■ GOAL OF THE EXERCISE: Copy out each line below in which the string "week" appears.
======== EXERCISE INPUTS
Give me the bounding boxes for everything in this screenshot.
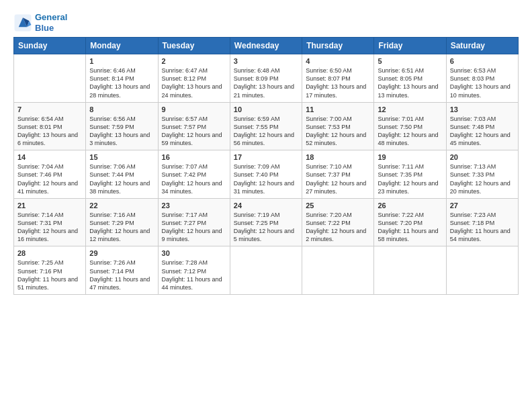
day-number: 5 <box>378 57 442 65</box>
calendar-cell: 5Sunrise: 6:51 AM Sunset: 8:05 PM Daylig… <box>374 54 446 103</box>
day-header-thursday: Thursday <box>302 38 374 54</box>
calendar-cell: 1Sunrise: 6:46 AM Sunset: 8:14 PM Daylig… <box>86 54 158 103</box>
cell-info: Sunrise: 7:01 AM Sunset: 7:50 PM Dayligh… <box>378 115 442 148</box>
cell-info: Sunrise: 7:00 AM Sunset: 7:53 PM Dayligh… <box>306 115 370 148</box>
cell-info: Sunrise: 6:56 AM Sunset: 7:59 PM Dayligh… <box>89 115 154 148</box>
calendar-cell: 15Sunrise: 7:06 AM Sunset: 7:44 PM Dayli… <box>86 150 158 199</box>
calendar-cell: 27Sunrise: 7:23 AM Sunset: 7:18 PM Dayli… <box>446 198 518 246</box>
day-header-sunday: Sunday <box>14 38 86 54</box>
calendar-cell: 14Sunrise: 7:04 AM Sunset: 7:46 PM Dayli… <box>14 150 86 199</box>
calendar-cell: 26Sunrise: 7:22 AM Sunset: 7:20 PM Dayli… <box>374 198 446 246</box>
day-number: 12 <box>378 105 442 113</box>
cell-info: Sunrise: 7:06 AM Sunset: 7:44 PM Dayligh… <box>89 163 154 195</box>
calendar-cell: 11Sunrise: 7:00 AM Sunset: 7:53 PM Dayli… <box>302 102 374 150</box>
calendar-header-row: SundayMondayTuesdayWednesdayThursdayFrid… <box>14 38 519 54</box>
calendar-week-2: 7Sunrise: 6:54 AM Sunset: 8:01 PM Daylig… <box>14 102 519 150</box>
cell-info: Sunrise: 6:46 AM Sunset: 8:14 PM Dayligh… <box>89 66 154 99</box>
calendar-cell: 12Sunrise: 7:01 AM Sunset: 7:50 PM Dayli… <box>374 102 446 150</box>
day-number: 25 <box>306 201 370 210</box>
calendar-cell: 24Sunrise: 7:19 AM Sunset: 7:25 PM Dayli… <box>230 198 302 246</box>
cell-info: Sunrise: 6:47 AM Sunset: 8:12 PM Dayligh… <box>162 66 226 99</box>
calendar-cell: 18Sunrise: 7:10 AM Sunset: 7:37 PM Dayli… <box>302 150 374 199</box>
cell-info: Sunrise: 7:13 AM Sunset: 7:33 PM Dayligh… <box>450 163 515 195</box>
calendar-cell <box>446 246 518 295</box>
calendar-cell <box>14 54 86 103</box>
cell-info: Sunrise: 7:04 AM Sunset: 7:46 PM Dayligh… <box>17 163 82 195</box>
cell-info: Sunrise: 7:10 AM Sunset: 7:37 PM Dayligh… <box>306 163 370 195</box>
cell-info: Sunrise: 6:59 AM Sunset: 7:55 PM Dayligh… <box>234 115 298 148</box>
cell-info: Sunrise: 7:22 AM Sunset: 7:20 PM Dayligh… <box>378 211 442 244</box>
calendar-cell: 4Sunrise: 6:50 AM Sunset: 8:07 PM Daylig… <box>302 54 374 103</box>
day-number: 20 <box>450 153 515 161</box>
day-header-tuesday: Tuesday <box>158 38 230 54</box>
calendar-cell: 17Sunrise: 7:09 AM Sunset: 7:40 PM Dayli… <box>230 150 302 199</box>
calendar-cell: 29Sunrise: 7:26 AM Sunset: 7:14 PM Dayli… <box>86 246 158 295</box>
day-number: 7 <box>17 105 82 113</box>
cell-info: Sunrise: 7:23 AM Sunset: 7:18 PM Dayligh… <box>450 211 515 244</box>
calendar-cell: 9Sunrise: 6:57 AM Sunset: 7:57 PM Daylig… <box>158 102 230 150</box>
cell-info: Sunrise: 6:48 AM Sunset: 8:09 PM Dayligh… <box>234 66 298 99</box>
cell-info: Sunrise: 7:14 AM Sunset: 7:31 PM Dayligh… <box>17 211 82 244</box>
cell-info: Sunrise: 7:16 AM Sunset: 7:29 PM Dayligh… <box>89 211 154 244</box>
day-number: 2 <box>162 57 226 65</box>
day-header-saturday: Saturday <box>446 38 518 54</box>
day-number: 30 <box>162 249 226 257</box>
day-header-wednesday: Wednesday <box>230 38 302 54</box>
calendar-cell: 25Sunrise: 7:20 AM Sunset: 7:22 PM Dayli… <box>302 198 374 246</box>
calendar-cell: 30Sunrise: 7:28 AM Sunset: 7:12 PM Dayli… <box>158 246 230 295</box>
day-number: 26 <box>378 201 442 210</box>
day-number: 22 <box>89 201 154 210</box>
cell-info: Sunrise: 6:53 AM Sunset: 8:03 PM Dayligh… <box>450 66 515 99</box>
day-number: 9 <box>162 105 226 113</box>
day-number: 11 <box>306 105 370 113</box>
calendar-cell: 8Sunrise: 6:56 AM Sunset: 7:59 PM Daylig… <box>86 102 158 150</box>
cell-info: Sunrise: 7:11 AM Sunset: 7:35 PM Dayligh… <box>378 163 442 195</box>
calendar-cell <box>374 246 446 295</box>
calendar-cell: 20Sunrise: 7:13 AM Sunset: 7:33 PM Dayli… <box>446 150 518 199</box>
calendar-cell: 7Sunrise: 6:54 AM Sunset: 8:01 PM Daylig… <box>14 102 86 150</box>
day-number: 15 <box>89 153 154 161</box>
calendar-week-3: 14Sunrise: 7:04 AM Sunset: 7:46 PM Dayli… <box>14 150 519 199</box>
calendar-week-1: 1Sunrise: 6:46 AM Sunset: 8:14 PM Daylig… <box>14 54 519 103</box>
calendar-cell: 28Sunrise: 7:25 AM Sunset: 7:16 PM Dayli… <box>14 246 86 295</box>
calendar-cell: 23Sunrise: 7:17 AM Sunset: 7:27 PM Dayli… <box>158 198 230 246</box>
calendar-table: SundayMondayTuesdayWednesdayThursdayFrid… <box>13 37 519 295</box>
cell-info: Sunrise: 6:54 AM Sunset: 8:01 PM Dayligh… <box>17 115 82 148</box>
day-number: 14 <box>17 153 82 161</box>
day-number: 23 <box>162 201 226 210</box>
day-number: 28 <box>17 249 82 257</box>
day-number: 18 <box>306 153 370 161</box>
day-number: 21 <box>17 201 82 210</box>
day-number: 16 <box>162 153 226 161</box>
day-header-monday: Monday <box>86 38 158 54</box>
cell-info: Sunrise: 7:26 AM Sunset: 7:14 PM Dayligh… <box>89 259 154 291</box>
cell-info: Sunrise: 7:25 AM Sunset: 7:16 PM Dayligh… <box>17 259 82 291</box>
calendar-cell <box>230 246 302 295</box>
logo: General Blue <box>13 12 67 33</box>
cell-info: Sunrise: 7:20 AM Sunset: 7:22 PM Dayligh… <box>306 211 370 244</box>
cell-info: Sunrise: 7:03 AM Sunset: 7:48 PM Dayligh… <box>450 115 515 148</box>
day-number: 13 <box>450 105 515 113</box>
cell-info: Sunrise: 7:07 AM Sunset: 7:42 PM Dayligh… <box>162 163 226 195</box>
cell-info: Sunrise: 7:09 AM Sunset: 7:40 PM Dayligh… <box>234 163 298 195</box>
calendar-cell: 3Sunrise: 6:48 AM Sunset: 8:09 PM Daylig… <box>230 54 302 103</box>
day-number: 19 <box>378 153 442 161</box>
calendar-cell: 16Sunrise: 7:07 AM Sunset: 7:42 PM Dayli… <box>158 150 230 199</box>
calendar-cell: 2Sunrise: 6:47 AM Sunset: 8:12 PM Daylig… <box>158 54 230 103</box>
logo-text: General Blue <box>35 12 67 33</box>
calendar-cell: 10Sunrise: 6:59 AM Sunset: 7:55 PM Dayli… <box>230 102 302 150</box>
day-number: 10 <box>234 105 298 113</box>
cell-info: Sunrise: 7:28 AM Sunset: 7:12 PM Dayligh… <box>162 259 226 291</box>
calendar-cell: 13Sunrise: 7:03 AM Sunset: 7:48 PM Dayli… <box>446 102 518 150</box>
cell-info: Sunrise: 6:57 AM Sunset: 7:57 PM Dayligh… <box>162 115 226 148</box>
calendar-cell <box>302 246 374 295</box>
day-header-friday: Friday <box>374 38 446 54</box>
header: General Blue <box>13 12 519 33</box>
day-number: 4 <box>306 57 370 65</box>
calendar-cell: 19Sunrise: 7:11 AM Sunset: 7:35 PM Dayli… <box>374 150 446 199</box>
day-number: 8 <box>89 105 154 113</box>
page: General Blue SundayMondayTuesdayWednesda… <box>0 0 532 411</box>
cell-info: Sunrise: 6:51 AM Sunset: 8:05 PM Dayligh… <box>378 66 442 99</box>
day-number: 24 <box>234 201 298 210</box>
calendar-cell: 21Sunrise: 7:14 AM Sunset: 7:31 PM Dayli… <box>14 198 86 246</box>
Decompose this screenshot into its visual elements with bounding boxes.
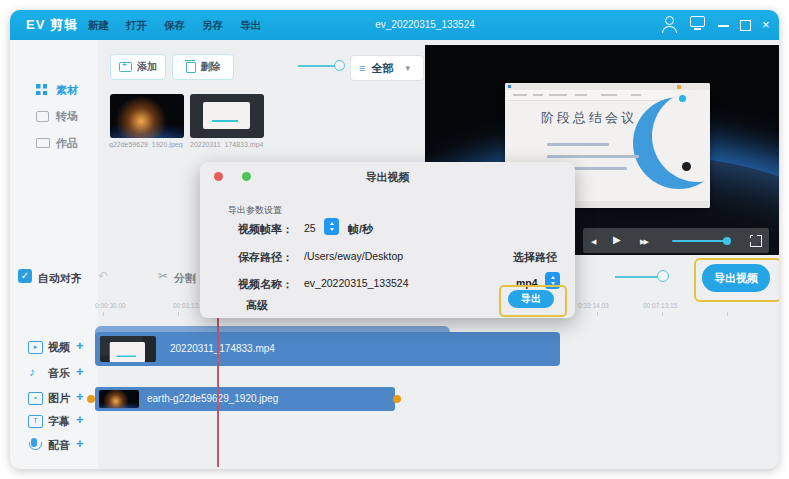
================
■ WRITTEN REPLY:
calendar-week-2: 7Sunrise: 6:54 AM Sunset: 8:01 PM Daylig… <box>14 102 519 150</box>
calendar-week-3: 14Sunrise: 7:04 AM Sunset: 7:46 PM Dayli… <box>14 150 519 199</box>
calendar-week-1: 1Sunrise: 6:46 AM Sunset: 8:14 PM Daylig… <box>14 54 519 103</box>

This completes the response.